What the hell is a 73 yr old reserve doing on a Violent Crime Task Force anyway? 

Sounds like there are more issues than just being current on training.


----------



## SailDesign (Jul 17, 2014)

paratrooper said:


> Ya know, you being from the far left and all that stuff, you're not so bad. :mrgreen:


Backatcha. Wierd, isn't it?


----------



## paratrooper (Feb 1, 2012)

TAPnRACK said:


> What the hell is a 73 yr old reserve doing on a Violent Crime Task Force anyway?
> 
> Sounds like there are more issues than just being current on training.


The more we learn about this, the more we know that the reserve deputy had a very cozy relationship with the sheriff himself.
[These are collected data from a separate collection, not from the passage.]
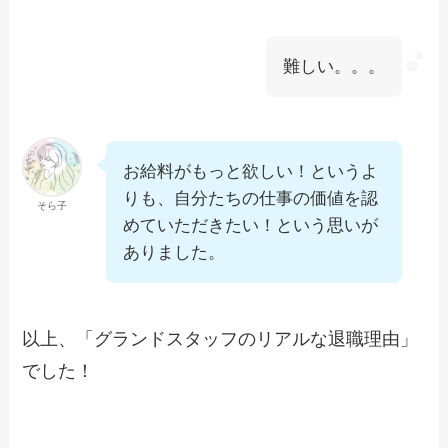
難しい。。。
お給料がもっと欲しい！というよ
りも、自分たちの仕事の価値を認
そら子
めていただきたい！という思いが
ありました。
以上、「グランドスタッフのリアルな退職理由」
でした！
The reserve deputy donated both money and lots of equipment to the dept.

Supposedly, the reserve deputy took the sheriff on cruises and trips to Mexico.

Talk about having a cop in your back pocket...............:anim_lol:


----------



## desertman (Aug 29, 2013)

I hate to admit this but the guy looked like Dick Cheney.


----------



## paratrooper (Feb 1, 2012)

SailDesign said:


> Backatcha. Wierd, isn't it?


You mean the situation.....or the way you spelled weird? :smt033


----------



## SailDesign (Jul 17, 2014)

paratrooper said:


> You mean the situation.....or the way you spelled weird? :smt033


Both. 

I thought it looked funny....


----------



## SailDesign (Jul 17, 2014)

And now the Pay-To-Play deputy is off on vacation.... Unbelievable!

Tulsa reserve deputy Robert Bates heading to Bahamas, irking shooting victim's family - CBS News


----------



## TurboHonda (Aug 4, 2012)

SailDesign said:


> And now the Pay-To-Play deputy is off on vacation.... Unbelievable!
> 
> Tulsa reserve deputy Robert Bates heading to Bahamas, irking shooting victim's family - CBS News


Why the indignation, Sail? His vacation was already planned. He's on bail which allows travel and he's not due in court until July. Your disbelief seems strangely un-liberal. :smt083


----------



## SailDesign (Jul 17, 2014)

TurboHonda said:


> Why the indignation, Sail? His vacation was already planned. He's on bail which allows travel and he's not due in court until July. Your disbelief seems strangely un-liberal. :smt083


Bail allows foreign travel? Only if you get special permission, which this guy seems to have done, I know. But - considering this is a case of him killing a guy unlawfully, I would have thought they would say "No". I sure as shit would have.


----------



## Goldwing (Nov 5, 2014)

Maybe he has a judge in his pocket too.

GW


----------